╔══

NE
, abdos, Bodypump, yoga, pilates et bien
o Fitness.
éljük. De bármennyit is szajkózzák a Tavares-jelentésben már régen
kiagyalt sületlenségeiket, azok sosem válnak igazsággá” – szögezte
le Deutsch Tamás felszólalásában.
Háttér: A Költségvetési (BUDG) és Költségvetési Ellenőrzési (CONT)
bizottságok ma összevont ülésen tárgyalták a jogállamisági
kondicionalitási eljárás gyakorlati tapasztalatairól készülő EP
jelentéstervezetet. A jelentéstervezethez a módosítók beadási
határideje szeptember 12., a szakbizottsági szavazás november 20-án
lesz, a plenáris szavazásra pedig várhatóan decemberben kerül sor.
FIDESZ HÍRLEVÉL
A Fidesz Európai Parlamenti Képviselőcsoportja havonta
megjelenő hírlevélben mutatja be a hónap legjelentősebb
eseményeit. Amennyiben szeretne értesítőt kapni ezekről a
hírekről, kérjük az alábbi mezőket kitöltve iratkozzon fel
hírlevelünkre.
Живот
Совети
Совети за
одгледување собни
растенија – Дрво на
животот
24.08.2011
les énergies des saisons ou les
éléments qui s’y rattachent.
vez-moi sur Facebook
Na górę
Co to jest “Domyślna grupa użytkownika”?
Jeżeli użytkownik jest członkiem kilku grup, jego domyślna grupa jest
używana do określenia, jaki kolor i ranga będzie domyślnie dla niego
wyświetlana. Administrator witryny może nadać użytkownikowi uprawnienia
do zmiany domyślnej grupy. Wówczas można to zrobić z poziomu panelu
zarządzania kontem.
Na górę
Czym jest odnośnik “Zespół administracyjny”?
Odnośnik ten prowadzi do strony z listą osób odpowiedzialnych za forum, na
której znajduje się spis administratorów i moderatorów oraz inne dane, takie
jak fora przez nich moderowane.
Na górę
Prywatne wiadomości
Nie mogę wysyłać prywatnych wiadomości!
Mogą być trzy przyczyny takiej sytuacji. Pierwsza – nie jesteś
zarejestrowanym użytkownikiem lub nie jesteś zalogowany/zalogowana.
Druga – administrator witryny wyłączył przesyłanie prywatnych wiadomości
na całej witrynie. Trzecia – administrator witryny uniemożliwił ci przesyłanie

╚══
╔══

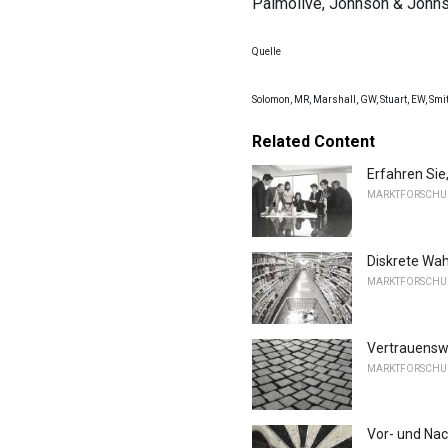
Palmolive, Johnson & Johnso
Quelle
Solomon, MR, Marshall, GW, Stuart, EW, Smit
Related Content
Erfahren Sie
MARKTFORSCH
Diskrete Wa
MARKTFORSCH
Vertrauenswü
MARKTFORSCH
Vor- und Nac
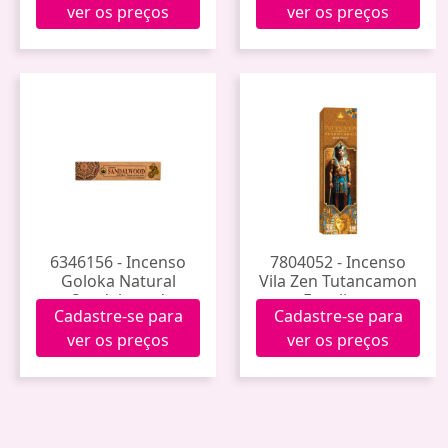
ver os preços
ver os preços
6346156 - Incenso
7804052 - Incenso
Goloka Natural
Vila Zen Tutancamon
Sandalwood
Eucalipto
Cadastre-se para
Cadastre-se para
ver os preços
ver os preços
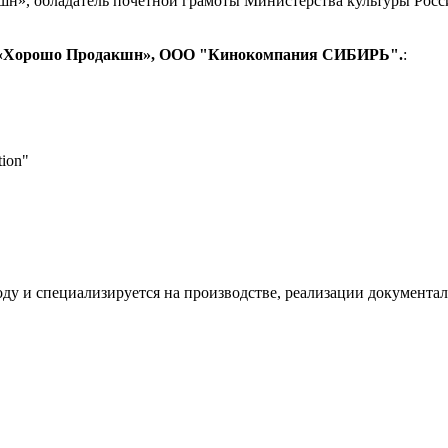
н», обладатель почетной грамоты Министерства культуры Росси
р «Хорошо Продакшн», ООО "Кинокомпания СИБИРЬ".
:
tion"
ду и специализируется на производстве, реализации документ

╚══

● **EXERCISE DESCRIPTION**
All lines above from the one holding "határideje szeptember 12., a" to the one holding "megjelenő hírlevélben mutatja", inclusive, are to be copied exactly; no other line is wanted.

● **ANSWER TO THE EXERCISE**
határideje szeptember 12., a szakbizottsági szavazás november 20-án
lesz, a plenáris szavazásra pedig várhatóan decemberben kerül sor.
FIDESZ HÍRLEVÉL
A Fidesz Európai Parlamenti Képviselőcsoportja havonta
megjelenő hírlevélben mutatja be a hónap legjelentősebb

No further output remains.